> [REQUIREMENT] Across the listing, count the lines that include the string "informações". Give nothing besides the number.
*** SUPPLIED MATERIAL Section Begins ***
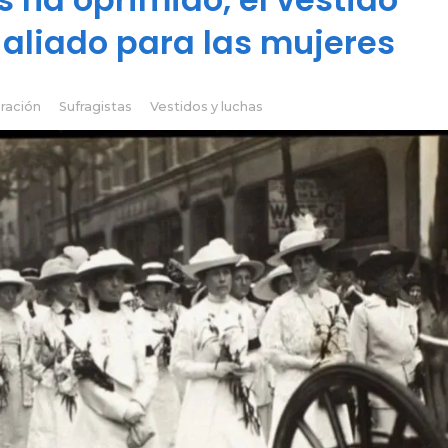
 aliado para las mujeres
eración
Sufragistas
Vestidos y luchas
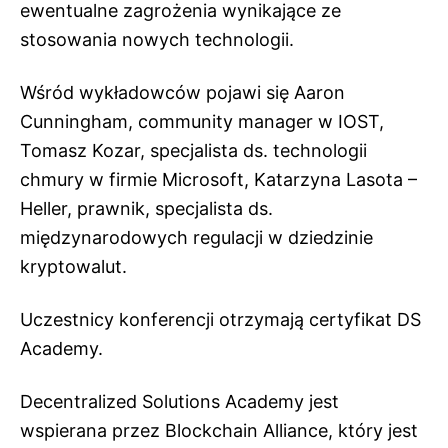
ewentualne zagrożenia wynikające ze
stosowania nowych technologii.
Wśród wykładowców pojawi się Aaron
Cunningham, community manager w IOST,
Tomasz Kozar, specjalista ds. technologii
chmury w firmie Microsoft, Katarzyna Lasota –
Heller, prawnik, specjalista ds.
międzynarodowych regulacji w dziedzinie
kryptowalut.
Uczestnicy konferencji otrzymają certyfikat DS
Academy.
Decentralized Solutions Academy jest
wspierana przez Blockchain Alliance, który jest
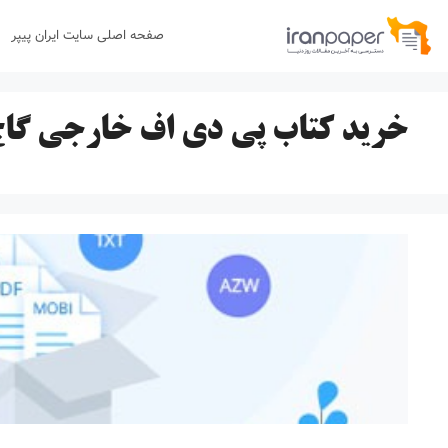
رش
صفحه اصلی سایت ایران پیپر
ه
حتوا
خرید کتاب پی دی اف خارجی گا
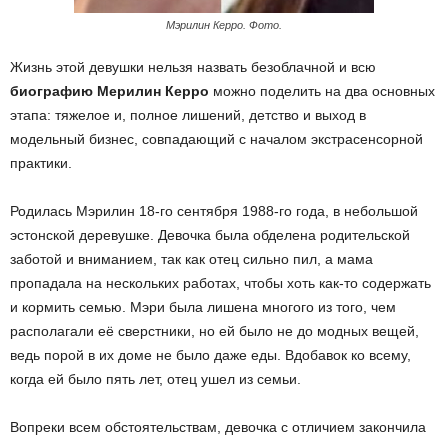
Мэрилин Керро. Фото.
Жизнь этой девушки нельзя назвать безоблачной и всю
биографию Мерилин Керро
можно поделить на два основных
этапа: тяжелое и, полное лишений, детство и выход в
модельный бизнес, совпадающий с началом экстрасенсорной
практики.
Родилась Мэрилин 18-го сентября 1988-го года, в небольшой
эстонской деревушке. Девочка была обделена родительской
заботой и вниманием, так как отец сильно пил, а мама
пропадала на нескольких работах, чтобы хоть как-то содержать
и кормить семью. Мэри была лишена многого из того, чем
располагали её сверстники, но ей было не до модных вещей,
ведь порой в их доме не было даже еды. Вдобавок ко всему,
когда ей было пять лет, отец ушел из семьи.
Вопреки всем обстоятельствам, девочка с отличием закончила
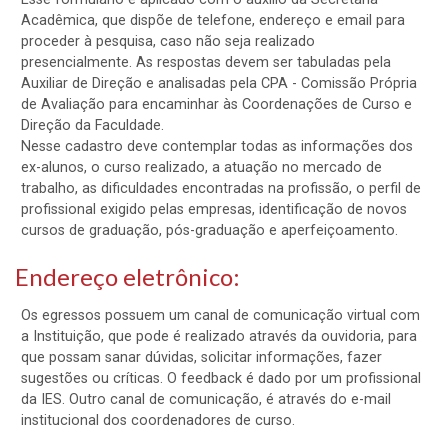
Acadêmica, que dispõe de telefone, endereço e email para
proceder à pesquisa, caso não seja realizado
presencialmente. As respostas devem ser tabuladas pela
Auxiliar de Direção e analisadas pela CPA - Comissão Própria
de Avaliação para encaminhar às Coordenações de Curso e
Direção da Faculdade.
Nesse cadastro deve contemplar todas as informações dos
ex-alunos, o curso realizado, a atuação no mercado de
trabalho, as dificuldades encontradas na profissão, o perfil de
profissional exigido pelas empresas, identificação de novos
cursos de graduação, pós-graduação e aperfeiçoamento.
Endereço eletrônico:
Os egressos possuem um canal de comunicação virtual com
a Instituição, que pode é realizado através da ouvidoria, para
que possam sanar dúvidas, solicitar informações, fazer
sugestões ou críticas. O feedback é dado por um profissional
da IES. Outro canal de comunicação, é através do e-mail
institucional dos coordenadores de curso.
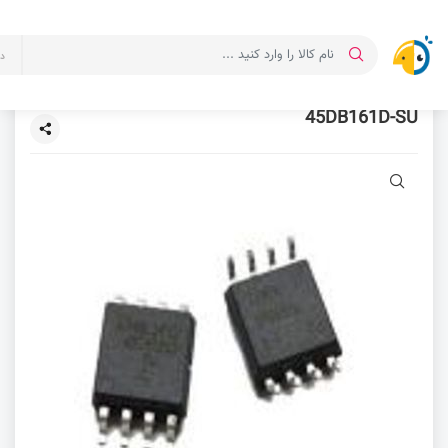
د
45DB161D-SU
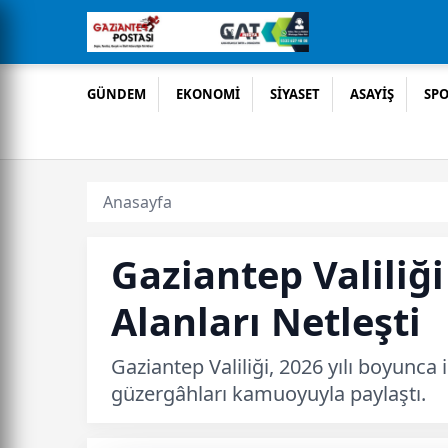
GÜNDEM
EKONOMİ
SİYASET
ASAYİŞ
SP
Anasayfa
Gaziantep Valiliğ
Alanları Netleşti
Gaziantep Valiliği, 2026 yılı boyunca 
güzergâhları kamuoyuyla paylaştı.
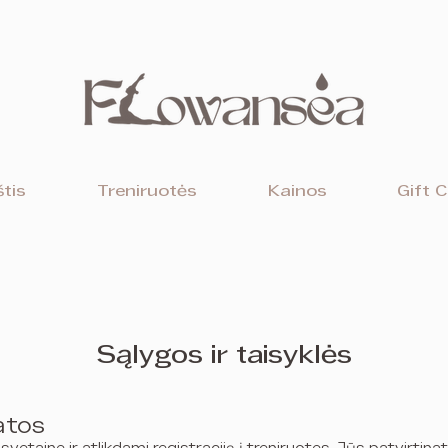
tis
Treniruotės
Kainos
Gift 
Sąlygos ir taisyklės
atos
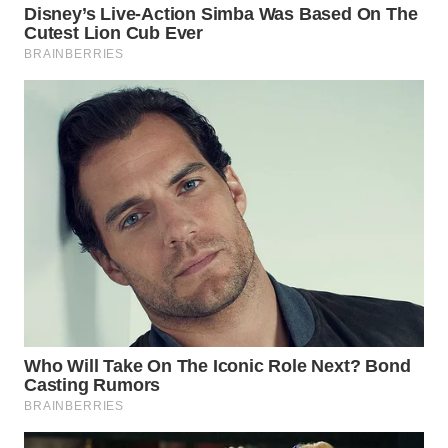
WN
INDRAMAYU
WN
KUNINGAN
WN
MAJALENGKA
WN
SUBANG
WN
SUKABUMI
WN
PURWAKARTA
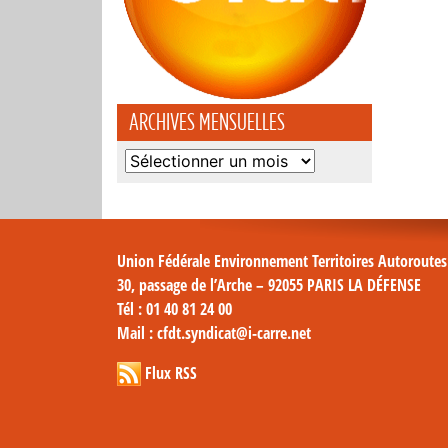
ARCHIVES MENSUELLES
Archives
mensuelles
Union Fédérale Environnement Territoires Autoroute
30, passage de l’Arche – 92055 PARIS LA DÉFENSE
Tél
: 01 40 81 24 00
Mail
: cfdt.syndicat@i-carre.net
Flux RSS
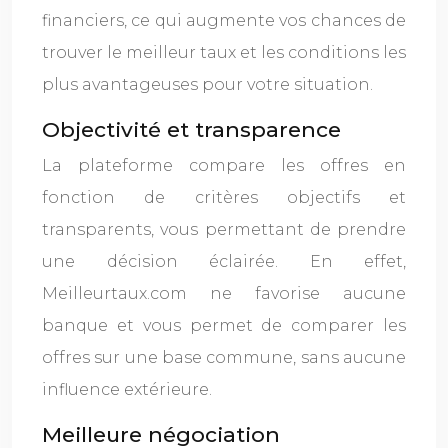
financiers, ce qui augmente vos chances de
trouver le meilleur taux et les conditions les
plus avantageuses pour votre situation.
Objectivité et transparence
La plateforme compare les offres en
fonction de critères objectifs et
transparents, vous permettant de prendre
une décision éclairée. En effet,
Meilleurtaux.com ne favorise aucune
banque et vous permet de comparer les
offres sur une base commune, sans aucune
influence extérieure.
Meilleure négociation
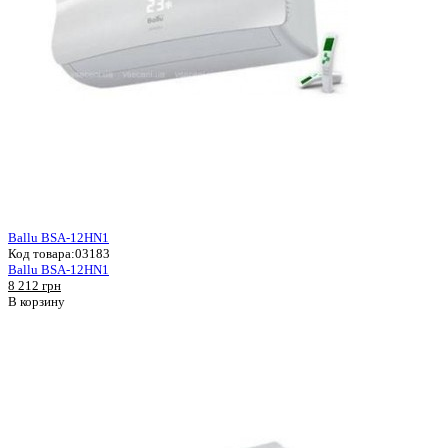
Ballu BSA-12HN1
Код товара:
03183
Ballu BSA-12HN1
8 212 грн
В корзину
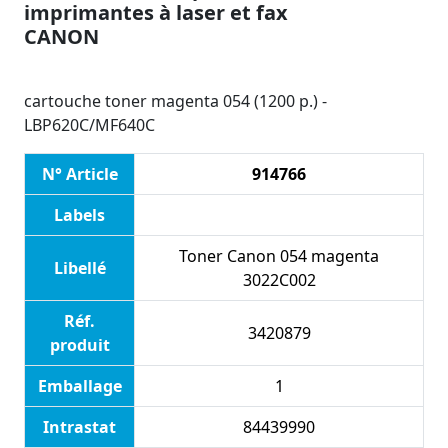
imprimantes à laser et fax
CANON
cartouche toner magenta 054 (1200 p.) -
LBP620C/MF640C
N° Article
914766
Labels
Toner Canon 054 magenta
Libellé
3022C002
Réf.
3420879
produit
Emballage
1
Intrastat
84439990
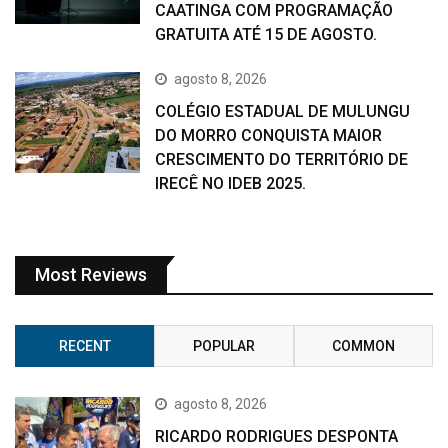
CAATINGA COM PROGRAMAÇÃO
GRATUITA ATÉ 15 DE AGOSTO.
agosto 8, 2026
COLÉGIO ESTADUAL DE MULUNGU
DO MORRO CONQUISTA MAIOR
CRESCIMENTO DO TERRITÓRIO DE
IRECÊ NO IDEB 2025.
Most Reviews
RECENT
POPULAR
COMMON
agosto 8, 2026
RICARDO RODRIGUES DESPONTA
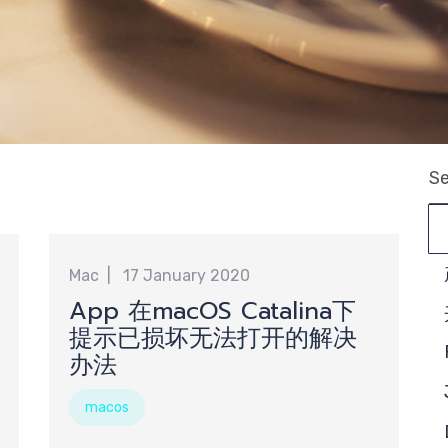
Se
分
Mac
17 January 2020
App 在macOS Catalina下
提示已损坏无法打开的解决
办法
macos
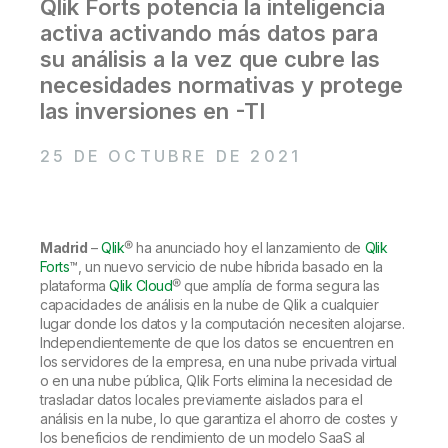
Qlik Forts potencia la inteligencia
Incorporación
Qlik
Sala de prensa
Documentación de productos
activa activando más datos para
Oficinas internacionales
su análisis a la vez que cubre las
Talend
necesidades normativas y protege
las inversiones en -TI
25 DE OCTUBRE DE 2021
Madrid
–
Qlik
® ha anunciado hoy el lanzamiento de
Qlik
Forts
™, un nuevo servicio de nube híbrida basado en la
plataforma
Qlik Cloud
® que amplía de forma segura las
capacidades de análisis en la nube de Qlik a cualquier
lugar donde los datos y la computación necesiten alojarse.
Independientemente de que los datos se encuentren en
los servidores de la empresa, en una nube privada virtual
o en una nube pública, Qlik Forts elimina la necesidad de
trasladar datos locales previamente aislados para el
análisis en la nube, lo que garantiza el ahorro de costes y
los beneficios de rendimiento de un modelo SaaS al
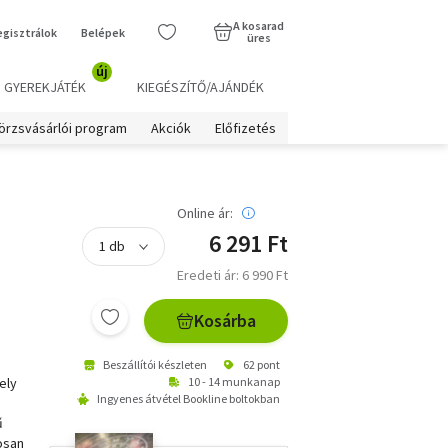
A kosarad
egisztrálok
Belépek
üres
új
GYEREKJÁTÉK
KIEGÉSZÍTŐ/AJÁNDÉK
örzsvásárlói program
Akciók
Előfizetés
Online ár:
6 291 Ft
Eredeti ár: 6 990 Ft
Kosárba
Beszállítói készleten
62 pont
ely
10 - 14 munkanap
Ingyenes átvétel Bookline boltokban
ű
osan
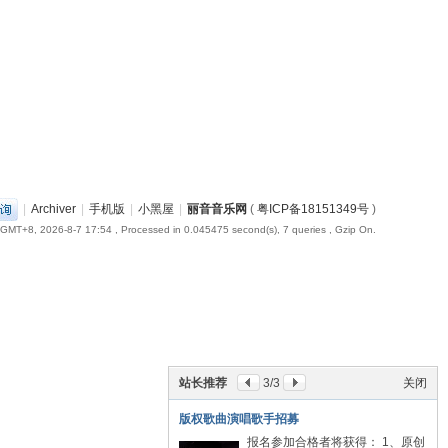
|
Archiver
|
手机版
|
小黑屋
|
丽音音乐网
(
粤ICP备18151349号
)
GMT+8, 2026-8-7 17:54
, Processed in 0.045475 second(s), 7 queries , Gzip On.
站长推荐
3
/3
关闭
版权歌曲演唱歌手招募
报名参加合格者将获得： 1、原创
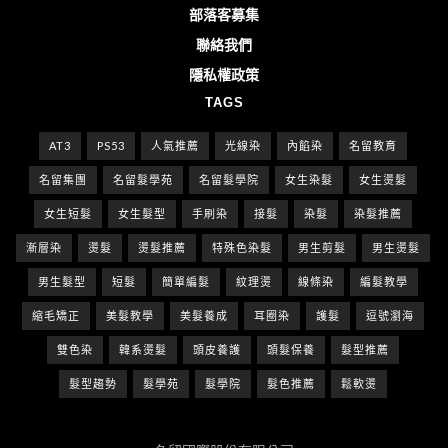
部落客募集
聯絡我們
隱私權政策
TAGS
AT3
PS53
人氣推薦
光線染
內餡染
名留教育
名留集團
名留髮學苑
名留髮學院
女生染髮
女生燙髮
女生短髮
女生髮型
手刷染
接髮
染髮
染髮推薦
漸層染
燙髮
燙髮推薦
特殊色染髮
男生剪髮
男生燙髮
男生髮型
短髮
簡單編髮
紋理燙
線條染
編髮教學
縮毛矯正
美髮教學
美髮養成
耳圈染
護髮
逗號瀏海
雙色染
韓系燙髮
頭皮養護
頭髮保養
髮型推薦
髮型趨勢
髮學苑
髮學院
髮色推薦
鬆軟燙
*** SUPPLIED MATERIAL Section Ends ***
> [RESULT BELOW] 2